LoL is known for being very buggy.
What's even funnier to me is:
1. The concept they're claiming to have spent so much time to arrive at here -- a unified game time clock -- is something that most game engines have always had. This shouldn't be a new concept.
2. Even after they identified that the use of floating-point types for time calculations could cause errors, what does their new API design use as its return types? Float and double. It's almost as though they forgot what the problem was.
I would say this used to be the case but now they've made a significant effort in order to improve reliability. It's not surprising that there's a bunch of old stuff still around.
Just look at how long it took them to implement replay and a sandbox mode. I'm not sure how much of that was design decisions or was simply because of all the old crap they had to get rid of.
> all the old crap they had to get rid of
They were pretty open about this being the issue with sandbox mode. Ostensibly-simple stuff like "set champion level to 7" was a nightmare because the game lacked any easy way to break invariants like "levels increase one at a time based on XP gain obtained in-world".
Well... do you have the same level of fun when you read quite a long discussion on HN about Firefox where people write many interesting things, but no one knows that the abbreviation of Firefox is not FF? Come on.

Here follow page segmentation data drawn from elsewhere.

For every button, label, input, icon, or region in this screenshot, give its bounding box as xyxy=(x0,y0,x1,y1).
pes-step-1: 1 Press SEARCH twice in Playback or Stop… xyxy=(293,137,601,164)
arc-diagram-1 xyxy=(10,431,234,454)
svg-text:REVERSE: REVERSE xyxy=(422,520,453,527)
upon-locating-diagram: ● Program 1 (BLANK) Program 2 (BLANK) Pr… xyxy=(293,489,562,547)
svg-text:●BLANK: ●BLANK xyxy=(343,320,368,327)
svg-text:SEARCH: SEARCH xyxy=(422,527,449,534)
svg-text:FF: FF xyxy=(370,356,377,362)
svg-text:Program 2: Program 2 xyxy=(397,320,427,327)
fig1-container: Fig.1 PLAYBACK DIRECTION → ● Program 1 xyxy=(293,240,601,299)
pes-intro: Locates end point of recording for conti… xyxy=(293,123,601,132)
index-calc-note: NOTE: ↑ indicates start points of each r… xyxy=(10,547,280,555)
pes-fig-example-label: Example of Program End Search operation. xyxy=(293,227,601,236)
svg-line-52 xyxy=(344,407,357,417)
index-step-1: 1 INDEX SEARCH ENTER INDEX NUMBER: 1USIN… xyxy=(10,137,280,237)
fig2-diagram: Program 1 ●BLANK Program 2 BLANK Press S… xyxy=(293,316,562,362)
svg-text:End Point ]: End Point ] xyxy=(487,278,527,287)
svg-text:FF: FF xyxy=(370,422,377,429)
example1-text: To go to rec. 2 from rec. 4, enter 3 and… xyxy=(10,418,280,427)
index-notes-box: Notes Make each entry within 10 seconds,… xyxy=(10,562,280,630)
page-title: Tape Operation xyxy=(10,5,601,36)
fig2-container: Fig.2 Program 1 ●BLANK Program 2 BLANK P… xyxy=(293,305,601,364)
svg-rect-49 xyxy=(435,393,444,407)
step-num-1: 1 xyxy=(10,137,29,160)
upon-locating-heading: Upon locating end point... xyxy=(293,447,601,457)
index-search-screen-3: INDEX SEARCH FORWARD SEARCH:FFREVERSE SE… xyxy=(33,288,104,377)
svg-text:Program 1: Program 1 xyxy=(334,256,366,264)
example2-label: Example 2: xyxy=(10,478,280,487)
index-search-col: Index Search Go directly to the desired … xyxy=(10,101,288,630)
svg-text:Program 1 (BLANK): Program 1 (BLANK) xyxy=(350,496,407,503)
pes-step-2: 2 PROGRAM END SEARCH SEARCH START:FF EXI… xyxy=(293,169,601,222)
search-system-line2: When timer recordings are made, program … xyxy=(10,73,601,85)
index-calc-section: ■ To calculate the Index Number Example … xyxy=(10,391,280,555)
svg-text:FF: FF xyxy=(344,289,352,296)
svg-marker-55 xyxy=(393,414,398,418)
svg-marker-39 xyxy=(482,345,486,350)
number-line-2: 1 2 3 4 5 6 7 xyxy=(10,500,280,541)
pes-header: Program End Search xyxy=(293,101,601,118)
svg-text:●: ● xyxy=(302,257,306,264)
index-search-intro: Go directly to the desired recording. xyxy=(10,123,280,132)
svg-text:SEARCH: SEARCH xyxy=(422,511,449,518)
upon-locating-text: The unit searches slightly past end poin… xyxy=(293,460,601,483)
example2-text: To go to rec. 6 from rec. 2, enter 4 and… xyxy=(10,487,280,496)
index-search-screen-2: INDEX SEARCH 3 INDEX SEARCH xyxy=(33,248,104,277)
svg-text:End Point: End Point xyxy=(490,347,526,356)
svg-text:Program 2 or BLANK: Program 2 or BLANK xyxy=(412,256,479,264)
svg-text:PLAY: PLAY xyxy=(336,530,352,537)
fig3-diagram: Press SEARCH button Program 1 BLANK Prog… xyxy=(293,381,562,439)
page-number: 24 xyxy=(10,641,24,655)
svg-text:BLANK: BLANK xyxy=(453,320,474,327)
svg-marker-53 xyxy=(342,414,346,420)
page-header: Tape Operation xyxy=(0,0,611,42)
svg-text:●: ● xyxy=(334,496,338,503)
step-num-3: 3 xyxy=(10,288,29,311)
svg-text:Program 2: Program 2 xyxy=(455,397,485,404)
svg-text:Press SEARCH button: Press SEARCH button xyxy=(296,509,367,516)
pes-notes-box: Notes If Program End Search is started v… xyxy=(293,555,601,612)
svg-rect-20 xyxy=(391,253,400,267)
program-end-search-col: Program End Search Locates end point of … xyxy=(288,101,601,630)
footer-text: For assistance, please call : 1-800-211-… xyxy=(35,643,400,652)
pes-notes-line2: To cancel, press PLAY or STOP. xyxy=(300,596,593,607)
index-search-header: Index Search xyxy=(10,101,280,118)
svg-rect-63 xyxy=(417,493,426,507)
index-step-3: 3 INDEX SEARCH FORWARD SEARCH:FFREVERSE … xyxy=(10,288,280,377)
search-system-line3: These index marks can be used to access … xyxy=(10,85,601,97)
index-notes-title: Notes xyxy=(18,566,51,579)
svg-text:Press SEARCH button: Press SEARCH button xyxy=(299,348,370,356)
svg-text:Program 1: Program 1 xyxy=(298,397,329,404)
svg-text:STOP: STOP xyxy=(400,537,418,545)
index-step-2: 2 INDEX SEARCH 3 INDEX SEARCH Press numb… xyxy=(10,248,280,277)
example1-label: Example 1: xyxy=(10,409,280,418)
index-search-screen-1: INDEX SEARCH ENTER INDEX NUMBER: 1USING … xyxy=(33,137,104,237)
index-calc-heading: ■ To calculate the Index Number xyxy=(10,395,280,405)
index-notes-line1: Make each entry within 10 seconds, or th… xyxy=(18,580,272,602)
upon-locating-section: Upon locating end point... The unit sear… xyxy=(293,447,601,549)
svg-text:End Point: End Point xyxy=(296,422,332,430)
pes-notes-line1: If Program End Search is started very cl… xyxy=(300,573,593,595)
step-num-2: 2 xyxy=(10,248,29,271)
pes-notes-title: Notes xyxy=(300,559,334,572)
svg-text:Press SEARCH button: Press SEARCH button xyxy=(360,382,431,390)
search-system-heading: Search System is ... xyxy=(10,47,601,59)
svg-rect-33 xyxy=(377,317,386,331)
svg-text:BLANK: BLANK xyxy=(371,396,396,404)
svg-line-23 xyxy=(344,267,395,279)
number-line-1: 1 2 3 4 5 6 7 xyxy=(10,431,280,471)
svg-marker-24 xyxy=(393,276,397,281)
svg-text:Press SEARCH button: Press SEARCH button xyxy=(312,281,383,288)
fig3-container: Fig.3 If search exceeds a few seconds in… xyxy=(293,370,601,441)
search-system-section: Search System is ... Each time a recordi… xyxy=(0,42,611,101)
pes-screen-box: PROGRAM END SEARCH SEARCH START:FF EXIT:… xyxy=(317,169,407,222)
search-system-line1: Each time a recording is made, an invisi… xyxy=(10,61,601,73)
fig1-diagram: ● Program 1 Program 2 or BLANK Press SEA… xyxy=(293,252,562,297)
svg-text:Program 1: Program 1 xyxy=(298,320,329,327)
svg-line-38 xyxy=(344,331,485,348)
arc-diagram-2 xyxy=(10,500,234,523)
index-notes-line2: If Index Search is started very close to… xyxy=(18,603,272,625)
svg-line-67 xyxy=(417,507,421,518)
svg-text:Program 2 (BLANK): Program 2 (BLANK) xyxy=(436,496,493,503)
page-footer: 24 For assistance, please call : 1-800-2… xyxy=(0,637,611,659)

They also created Berkshelf.
The idea of riot games posting an engineering article is funny to me. They're famous among their own players for having a very buggy platform, and handling time between framerates is one of the earlier things you learn in game development.
I find it believable but sad that there were apparently eight different implementations of this idea across the codebase. I am not surprised that the developer had to add an ascii skull and crossbones to his code to encourage others not to change it.
Anywhere else I can read this? Blocked at work
As someone who works with clocks that are required to be synced within microseconds, and protocols that keep clocks in sync within tens of nanoseconds, I have to smile about this use of the term high-precision.